The crisis is so severe that people are forced to consume contaminated water. Officially, their deaths get counted against this disease or that, but, make no mistake, all deaths resulting as a consequence of waterborne diseases are actually deaths caused by the serious and severe water shortage that forces people to drink water that is not fit for human consumption. The choice given to the people seems to be unambiguous; die of thirst or die consuming contaminated water. Is it fair?

It is said that the state is like one’s mother. Can a mother silently watch her children die of thirst? If so, what kind of a mother that would be?

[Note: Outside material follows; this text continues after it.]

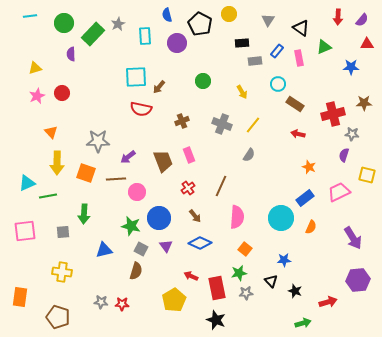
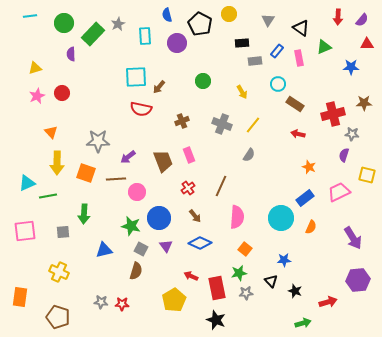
yellow cross at (62, 272): moved 3 px left; rotated 18 degrees clockwise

Water is a basic need, so basic that it is mentioned in the Universal Declaration of Human Rights (UDHR) as well as in the Constitution of Pakistan as part of fundamental rights of the citizens; all citizens without any discrimination. This, in turn, makes it a fundamental duty of the state to provide potable water to its subjects.

The people of Balochistan seem to be much farther away from finding water than those in the developed world who are trying to find it on the moon and the Mars. One can find families waiting along highways and main roads (as can be seen in the accompanying picture) waiting for some passing trailer to have mercy on them by letting them fill a few cans of water. The wait for the scientists might be over much before it ends for many of these families in Balochistan.

The state and its executive agencies should in the name of humanity, if not duty, do something about the situation which is getting worse by the day. It is a cry for help. Please.

Amanullah Dashti


CHOLISTAN is experiencing severe water constraint. Extreme heat and lack of water have killed over 200 livestock. The people are desperate for even a drop of water as the region stands all but parched.

The government is doing hardly anything and the media is not highlighting the issue the way it deserves to be addressed so that those at the helm may wake up to the grim reality of the region.

The people are suffering. Their livelihood and their lives are at stake. This is a desperate plea for help. The government should arrange camps in the area and make some arrangements to get water there on an emergency basis. Failure to do so will have serious consequences for the locals. It is a matter of life and death. Is someone somewhere listening?